Nach einem Jahr und dem Durchlaufen des Übungsprogramms kann man die App als „Kalmeda Plus“ für 9,99 Euro vollumfänglich weiternutzen und jederzeit auf die Hilfen und Helfer zurückgreifen sowie die Entspannungsübungen und Meditationen, die Hintergrund-Sounds und die Wissensbibliothek nutzen.
Mein Fazit
Die App kombiniert erstmals vier therapeutische Ansätze zur Tinnitus-Behandlung: Wissensvermittlung, akustische Maßnahmen, Entspannungsmaßnahmen und Verhaltenstherapie. Da Patienten oft eine halbe Ewigkeit auf einen Termin beim Facharzt und vor allem auch auf einen Psychotherapieplatz warten müssen, kann die App die Kombination dieser Bausteine direkt und ohne Wartezeiten an den Patienten bringen. Wie effektiv die Therapie mittels der Kalmeda App wirklich ist, wird ihr Einsatz in der Praxis zeigen.
Update – 6. Oktober 2020: Kalmeda hat es als eine der ersten digitalen Gesundheitsanwendungen (DiGA) durch das Prüfverfahren des Bundesinstitut für Arzneimittel und Medizinprodukte (BfArM) geschafft und ist für die Erstattung durch die gesetzliche Krankenversicherung freigegeben. Ärzte können damit erstmals eine digitale Gesundheitsanwendung, nach entsprechender Diagnose, zulasten der gesetzlichen Krankenversicherung (GKV) verordnen.

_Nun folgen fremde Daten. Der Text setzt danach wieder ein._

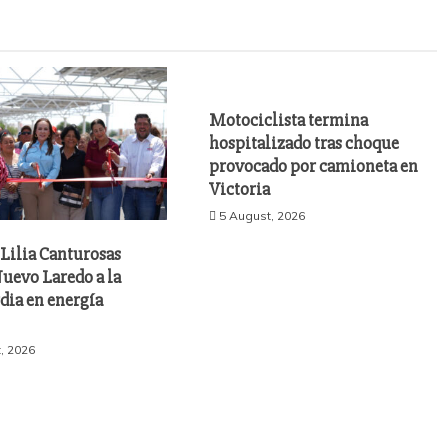
Motociclista termina
hospitalizado tras choque
provocado por camioneta en
Victoria
5 August, 2026
Lilia Canturosas
uevo Laredo a la
dia en energía
, 2026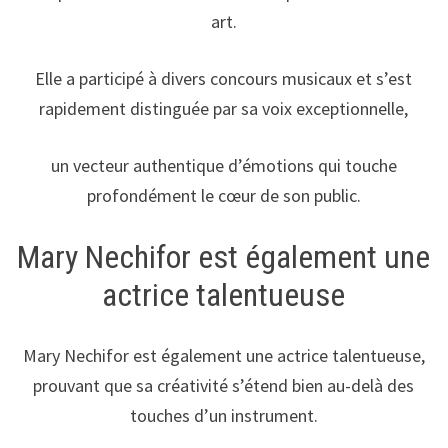
art.
Elle a participé à divers concours musicaux et s’est
rapidement distinguée par sa voix exceptionnelle,
un vecteur authentique d’émotions qui touche
profondément le cœur de son public.
Mary Nechifor est également une
actrice talentueuse
Mary Nechifor est également une actrice talentueuse,
prouvant que sa créativité s’étend bien au-delà des
touches d’un instrument.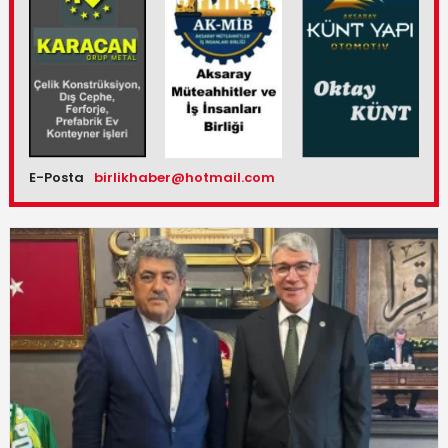
E-Posta
birlikhaber@hotmail.com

Bislang waren DiGAs weitgehend von der regulären Gesundheitsversorgung ausgeschlossen. Deutschland ist mit der Zulassung von Kalemda sowie Velibra (Anwendung gegen Angststörungen) damit das erste Land, in dem es Apps auf Rezept gibt. Dem BfArM zufolge befinden sich derzeit 21 weitere digitale Anwendungen in der Prüfung. aerzteblatt.de
Wer sich weiter mit dem Thema Tinnitus befassen möchte, bekommt bei der Deutschen Tinnitus-Liga e. V. (DTL) zahlreiche Informationen. Die DTL ist eine gemeinnützige Selbsthilfeorganisation gegen Tinnitus, Hörsturz und Morbus Menière. Auf der Website ist auch der Artikel „Smartphone-Apps und Tinnitus-Behandlung“ zu finden, der auf therapiebezogene Tinnitus-Apps eingeht. Kalmeda wurde darin aber noch nicht berücksichtigt, da die App ja erst diese Woche als Androidversion im Playstore von Google und in ca. 3 Wochen im Appstore von Apple erscheinen wird.